The emergence of tools like ajan-sql highlights a broader shift: AI models are moving from code-generation curiosities to integrated components in production developer and analytics flows. That shift forces teams to codify safety and observability patterns the way they already do for human developers. Guarded interfaces, machine-readable schema snapshots, and strict execution policies are likely to become standard primitives in internal AI platforms.

For developers, this means rethinking how assistants are treated: not as free-roaming agents with DB credentials but as capability-limited tools whose actions are mediated by purpose-built APIs. For businesses, the availability of read-only, schema-aware layers lowers the barrier to adopting AI-assisted analytics without wholesale changes to data governance.

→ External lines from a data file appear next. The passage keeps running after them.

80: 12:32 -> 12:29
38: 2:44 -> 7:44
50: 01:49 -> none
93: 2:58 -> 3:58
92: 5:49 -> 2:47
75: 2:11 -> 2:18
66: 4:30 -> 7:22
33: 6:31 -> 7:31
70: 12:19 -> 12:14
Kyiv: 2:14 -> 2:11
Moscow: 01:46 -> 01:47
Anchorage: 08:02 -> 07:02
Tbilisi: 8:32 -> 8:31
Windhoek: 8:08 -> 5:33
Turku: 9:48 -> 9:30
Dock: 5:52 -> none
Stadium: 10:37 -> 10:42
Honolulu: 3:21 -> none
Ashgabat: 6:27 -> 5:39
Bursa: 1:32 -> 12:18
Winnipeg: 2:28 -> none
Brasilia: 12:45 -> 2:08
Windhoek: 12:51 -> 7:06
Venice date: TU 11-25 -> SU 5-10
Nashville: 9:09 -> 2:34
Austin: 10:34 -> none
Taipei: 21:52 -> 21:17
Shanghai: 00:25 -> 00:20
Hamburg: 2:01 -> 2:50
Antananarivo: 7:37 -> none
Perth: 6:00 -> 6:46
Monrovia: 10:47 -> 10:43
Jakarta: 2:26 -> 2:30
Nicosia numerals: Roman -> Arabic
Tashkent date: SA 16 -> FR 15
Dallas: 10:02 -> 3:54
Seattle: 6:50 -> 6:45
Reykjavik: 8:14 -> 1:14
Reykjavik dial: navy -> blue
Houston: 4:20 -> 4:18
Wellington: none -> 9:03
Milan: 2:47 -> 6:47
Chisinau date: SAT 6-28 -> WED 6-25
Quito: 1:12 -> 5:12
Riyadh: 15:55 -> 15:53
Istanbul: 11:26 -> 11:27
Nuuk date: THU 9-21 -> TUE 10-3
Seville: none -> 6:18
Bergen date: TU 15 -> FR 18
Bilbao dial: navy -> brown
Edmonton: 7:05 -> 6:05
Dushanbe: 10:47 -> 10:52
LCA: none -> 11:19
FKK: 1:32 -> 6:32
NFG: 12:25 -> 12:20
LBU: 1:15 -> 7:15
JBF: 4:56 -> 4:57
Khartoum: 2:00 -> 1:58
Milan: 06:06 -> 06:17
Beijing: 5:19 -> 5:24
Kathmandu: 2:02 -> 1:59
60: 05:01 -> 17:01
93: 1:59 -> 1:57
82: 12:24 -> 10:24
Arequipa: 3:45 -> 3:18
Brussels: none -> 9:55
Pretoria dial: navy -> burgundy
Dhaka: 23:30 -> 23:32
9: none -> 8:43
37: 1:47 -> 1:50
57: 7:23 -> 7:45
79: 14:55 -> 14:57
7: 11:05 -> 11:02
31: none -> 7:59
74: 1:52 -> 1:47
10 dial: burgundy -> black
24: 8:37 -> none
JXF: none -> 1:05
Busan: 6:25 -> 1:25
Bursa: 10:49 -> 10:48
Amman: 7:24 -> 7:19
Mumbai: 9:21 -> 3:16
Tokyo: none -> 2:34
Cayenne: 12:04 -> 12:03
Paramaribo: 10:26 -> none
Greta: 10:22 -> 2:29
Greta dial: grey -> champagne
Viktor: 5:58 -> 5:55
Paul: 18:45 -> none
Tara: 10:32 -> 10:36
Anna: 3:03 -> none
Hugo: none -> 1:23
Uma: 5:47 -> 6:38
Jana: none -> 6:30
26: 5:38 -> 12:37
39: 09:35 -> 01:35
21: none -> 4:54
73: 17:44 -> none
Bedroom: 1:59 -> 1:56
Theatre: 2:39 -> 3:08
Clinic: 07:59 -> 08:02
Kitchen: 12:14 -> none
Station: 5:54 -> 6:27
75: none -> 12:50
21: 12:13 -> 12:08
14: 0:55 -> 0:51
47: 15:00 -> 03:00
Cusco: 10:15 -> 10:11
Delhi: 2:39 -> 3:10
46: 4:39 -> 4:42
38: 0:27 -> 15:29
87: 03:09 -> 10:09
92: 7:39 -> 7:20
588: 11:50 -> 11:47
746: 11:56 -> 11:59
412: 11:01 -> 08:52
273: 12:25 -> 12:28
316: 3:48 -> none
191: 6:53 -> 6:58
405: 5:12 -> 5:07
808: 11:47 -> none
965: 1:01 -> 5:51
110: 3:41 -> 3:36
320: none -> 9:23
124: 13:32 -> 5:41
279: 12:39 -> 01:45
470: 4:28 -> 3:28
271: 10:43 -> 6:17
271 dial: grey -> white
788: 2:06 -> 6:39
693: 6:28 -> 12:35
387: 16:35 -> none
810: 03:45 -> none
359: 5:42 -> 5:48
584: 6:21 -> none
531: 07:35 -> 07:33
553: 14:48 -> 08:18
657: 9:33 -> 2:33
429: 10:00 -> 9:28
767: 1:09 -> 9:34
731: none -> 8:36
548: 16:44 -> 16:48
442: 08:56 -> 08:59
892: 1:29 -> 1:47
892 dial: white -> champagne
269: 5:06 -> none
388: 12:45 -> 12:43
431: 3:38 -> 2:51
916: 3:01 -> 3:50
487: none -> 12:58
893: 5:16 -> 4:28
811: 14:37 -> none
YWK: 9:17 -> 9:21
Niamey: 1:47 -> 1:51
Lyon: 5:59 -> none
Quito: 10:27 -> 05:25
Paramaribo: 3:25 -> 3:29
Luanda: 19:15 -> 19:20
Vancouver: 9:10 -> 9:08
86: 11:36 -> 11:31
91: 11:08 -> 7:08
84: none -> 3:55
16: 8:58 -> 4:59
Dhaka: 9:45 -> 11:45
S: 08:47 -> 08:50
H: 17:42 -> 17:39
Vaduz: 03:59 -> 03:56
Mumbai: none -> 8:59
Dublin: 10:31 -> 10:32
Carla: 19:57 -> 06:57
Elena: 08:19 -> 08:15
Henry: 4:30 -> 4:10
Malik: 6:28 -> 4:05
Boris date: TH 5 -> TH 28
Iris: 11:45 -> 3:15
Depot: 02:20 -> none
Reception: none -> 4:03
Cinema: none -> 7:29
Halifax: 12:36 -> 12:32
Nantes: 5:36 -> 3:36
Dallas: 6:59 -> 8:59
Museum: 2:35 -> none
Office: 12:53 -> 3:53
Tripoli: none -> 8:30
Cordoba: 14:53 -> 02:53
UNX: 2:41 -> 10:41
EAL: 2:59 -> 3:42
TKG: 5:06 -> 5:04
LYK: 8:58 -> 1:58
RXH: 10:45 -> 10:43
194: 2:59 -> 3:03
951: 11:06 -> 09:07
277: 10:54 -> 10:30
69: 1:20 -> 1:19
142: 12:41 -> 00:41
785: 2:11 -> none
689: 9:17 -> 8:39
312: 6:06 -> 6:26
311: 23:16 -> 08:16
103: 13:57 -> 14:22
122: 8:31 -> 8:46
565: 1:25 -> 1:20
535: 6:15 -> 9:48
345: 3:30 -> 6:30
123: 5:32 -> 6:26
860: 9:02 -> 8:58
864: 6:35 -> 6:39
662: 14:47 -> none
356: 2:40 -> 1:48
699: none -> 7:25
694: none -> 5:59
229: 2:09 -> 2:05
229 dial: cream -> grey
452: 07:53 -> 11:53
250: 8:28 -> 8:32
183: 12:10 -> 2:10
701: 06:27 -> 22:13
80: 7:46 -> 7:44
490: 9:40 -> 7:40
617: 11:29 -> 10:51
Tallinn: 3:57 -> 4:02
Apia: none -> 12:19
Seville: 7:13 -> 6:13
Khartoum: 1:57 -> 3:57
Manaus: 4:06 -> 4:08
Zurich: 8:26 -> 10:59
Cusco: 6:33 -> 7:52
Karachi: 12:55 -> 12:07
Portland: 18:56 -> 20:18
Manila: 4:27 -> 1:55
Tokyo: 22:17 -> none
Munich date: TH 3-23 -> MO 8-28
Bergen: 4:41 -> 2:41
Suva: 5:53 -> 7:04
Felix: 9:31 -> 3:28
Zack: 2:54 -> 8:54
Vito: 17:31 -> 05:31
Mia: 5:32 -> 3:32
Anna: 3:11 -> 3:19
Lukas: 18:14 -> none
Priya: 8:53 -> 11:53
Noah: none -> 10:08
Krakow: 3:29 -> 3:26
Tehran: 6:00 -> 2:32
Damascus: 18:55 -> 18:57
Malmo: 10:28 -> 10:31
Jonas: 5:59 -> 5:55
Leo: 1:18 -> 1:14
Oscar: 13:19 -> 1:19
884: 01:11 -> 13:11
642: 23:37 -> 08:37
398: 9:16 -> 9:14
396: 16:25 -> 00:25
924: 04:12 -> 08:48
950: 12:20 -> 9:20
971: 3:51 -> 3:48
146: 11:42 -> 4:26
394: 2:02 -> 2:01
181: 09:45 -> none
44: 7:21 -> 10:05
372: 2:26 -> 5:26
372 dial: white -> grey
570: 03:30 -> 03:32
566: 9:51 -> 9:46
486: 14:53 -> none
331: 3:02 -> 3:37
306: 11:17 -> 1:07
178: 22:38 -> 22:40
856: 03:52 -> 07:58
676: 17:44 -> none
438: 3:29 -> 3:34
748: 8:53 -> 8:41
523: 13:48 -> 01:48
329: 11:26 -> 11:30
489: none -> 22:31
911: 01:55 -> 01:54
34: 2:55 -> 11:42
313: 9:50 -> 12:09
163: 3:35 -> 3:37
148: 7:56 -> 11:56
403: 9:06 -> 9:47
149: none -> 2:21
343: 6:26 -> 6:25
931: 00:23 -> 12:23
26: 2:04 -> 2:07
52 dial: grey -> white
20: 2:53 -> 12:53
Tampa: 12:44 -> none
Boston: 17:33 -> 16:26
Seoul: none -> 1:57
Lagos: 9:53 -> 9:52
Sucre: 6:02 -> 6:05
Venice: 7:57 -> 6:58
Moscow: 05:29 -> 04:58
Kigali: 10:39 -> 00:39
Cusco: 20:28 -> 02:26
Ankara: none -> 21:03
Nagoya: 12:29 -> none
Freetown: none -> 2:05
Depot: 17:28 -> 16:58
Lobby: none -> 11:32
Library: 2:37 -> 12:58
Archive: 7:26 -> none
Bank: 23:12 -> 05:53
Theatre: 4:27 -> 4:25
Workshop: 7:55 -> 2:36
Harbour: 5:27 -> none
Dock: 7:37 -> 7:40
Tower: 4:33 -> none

At the same time, the approach surfaces new responsibilities: maintaining curated schema snapshots, defining acceptable default limits, and building monitoring and auditing into agent workflows. Governance teams will need to adapt policies to account for algorithmic access patterns and automated query generation.

Practical advice for teams adopting ajan-sql

If you’re evaluating ajan-sql for your stack, consider these practical steps:

Start with a dedicated read-only database role scoped to non-sensitive schemas.
Integrate logging immediately: capture normalized SQL, execution times, and the agent identity that requested the query.
Use schema snapshots to drive user-facing autocomplete and to reduce unnecessary queries.
Pair with row-level security or views to enforce PII protections independent of the ajan-sql safeguards.
Test the default limits with representative workloads to avoid surprising user friction.

These steps help you get safe value from LLM-driven exploration without opening wider risks.

The next wave of developer tooling will treat guarded data access as a composable capability. Tools like ajan-sql show it’s possible to give LLMs the context they need—schema awareness, explain plans, and sample rows—while enforcing the operational constraints that teams require. Expect integration patterns to converge around machine-readable outputs, auditable execution, and least-privilege connections as organizations scale AI access across product, analytics, and developer teams.

Looking ahead, we can anticipate richer integrations: model-directed query synthesis combined with policy engines that enforce per-user limits; hybrid deployments that route heavy analytics to data warehouses while letting agents query materialized summaries; and tighter IDE integration so developers can ask a contextual assistant about schema and performance directly while coding database interactions. As these patterns iterate, guarded interfaces like ajan-sql will be an important building block for practical, safe AI augmentation of data platforms.